WHAT YOU SHOULD DO: Please transcribe every record below exactly as it appears.

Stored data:
☆ ☆ ☆ ☆

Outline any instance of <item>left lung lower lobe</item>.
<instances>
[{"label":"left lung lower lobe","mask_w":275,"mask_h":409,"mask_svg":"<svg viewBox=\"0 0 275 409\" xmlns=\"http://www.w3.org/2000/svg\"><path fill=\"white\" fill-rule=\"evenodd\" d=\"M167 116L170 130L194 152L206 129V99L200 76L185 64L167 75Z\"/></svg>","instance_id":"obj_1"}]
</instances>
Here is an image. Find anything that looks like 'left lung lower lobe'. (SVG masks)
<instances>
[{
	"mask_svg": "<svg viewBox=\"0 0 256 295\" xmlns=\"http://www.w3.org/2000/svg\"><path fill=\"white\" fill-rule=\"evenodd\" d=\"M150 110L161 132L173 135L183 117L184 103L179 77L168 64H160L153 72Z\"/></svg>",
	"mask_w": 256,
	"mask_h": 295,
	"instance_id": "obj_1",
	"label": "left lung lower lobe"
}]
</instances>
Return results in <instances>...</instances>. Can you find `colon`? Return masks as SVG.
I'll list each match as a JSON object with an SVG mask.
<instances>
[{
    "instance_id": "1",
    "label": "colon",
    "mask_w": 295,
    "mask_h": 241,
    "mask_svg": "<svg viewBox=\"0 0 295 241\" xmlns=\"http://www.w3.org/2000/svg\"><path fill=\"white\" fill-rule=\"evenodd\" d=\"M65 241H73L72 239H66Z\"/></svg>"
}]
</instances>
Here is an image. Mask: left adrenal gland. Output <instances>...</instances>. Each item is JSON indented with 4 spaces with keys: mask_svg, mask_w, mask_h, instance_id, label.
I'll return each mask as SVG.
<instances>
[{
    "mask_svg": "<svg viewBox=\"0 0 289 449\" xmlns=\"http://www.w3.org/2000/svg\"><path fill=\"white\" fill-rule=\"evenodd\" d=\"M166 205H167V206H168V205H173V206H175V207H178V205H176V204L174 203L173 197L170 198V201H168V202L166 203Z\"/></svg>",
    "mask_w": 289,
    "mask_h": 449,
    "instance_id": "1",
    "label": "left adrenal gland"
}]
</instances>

☆ ☆ ☆ ☆

ANSWER FOR THE TASK:
Outline any instance of <item>left lung lower lobe</item>.
<instances>
[{"label":"left lung lower lobe","mask_w":275,"mask_h":409,"mask_svg":"<svg viewBox=\"0 0 275 409\" xmlns=\"http://www.w3.org/2000/svg\"><path fill=\"white\" fill-rule=\"evenodd\" d=\"M167 116L170 130L194 152L206 129V99L200 76L185 64L167 75Z\"/></svg>","instance_id":"obj_1"}]
</instances>
Here is an image. Find anything that looks like 'left lung lower lobe'. (SVG masks)
<instances>
[{
	"mask_svg": "<svg viewBox=\"0 0 256 295\" xmlns=\"http://www.w3.org/2000/svg\"><path fill=\"white\" fill-rule=\"evenodd\" d=\"M150 110L161 132L173 135L183 117L184 103L179 77L168 64H160L153 72Z\"/></svg>",
	"mask_w": 256,
	"mask_h": 295,
	"instance_id": "obj_1",
	"label": "left lung lower lobe"
}]
</instances>
Return results in <instances>...</instances>. Can you find `colon`? Return masks as SVG.
I'll list each match as a JSON object with an SVG mask.
<instances>
[{
    "instance_id": "1",
    "label": "colon",
    "mask_w": 295,
    "mask_h": 241,
    "mask_svg": "<svg viewBox=\"0 0 295 241\" xmlns=\"http://www.w3.org/2000/svg\"><path fill=\"white\" fill-rule=\"evenodd\" d=\"M65 241H73L72 239H66Z\"/></svg>"
}]
</instances>
Here is an image. Mask: left adrenal gland. Output <instances>...</instances>. Each item is JSON indented with 4 spaces with keys: mask_svg, mask_w, mask_h, instance_id, label.
I'll return each mask as SVG.
<instances>
[{
    "mask_svg": "<svg viewBox=\"0 0 289 449\" xmlns=\"http://www.w3.org/2000/svg\"><path fill=\"white\" fill-rule=\"evenodd\" d=\"M166 205H167V206H168V205H173V206H175V207H178V205H176V204L174 203L173 197L170 198V201H168V202L166 203Z\"/></svg>",
    "mask_w": 289,
    "mask_h": 449,
    "instance_id": "1",
    "label": "left adrenal gland"
}]
</instances>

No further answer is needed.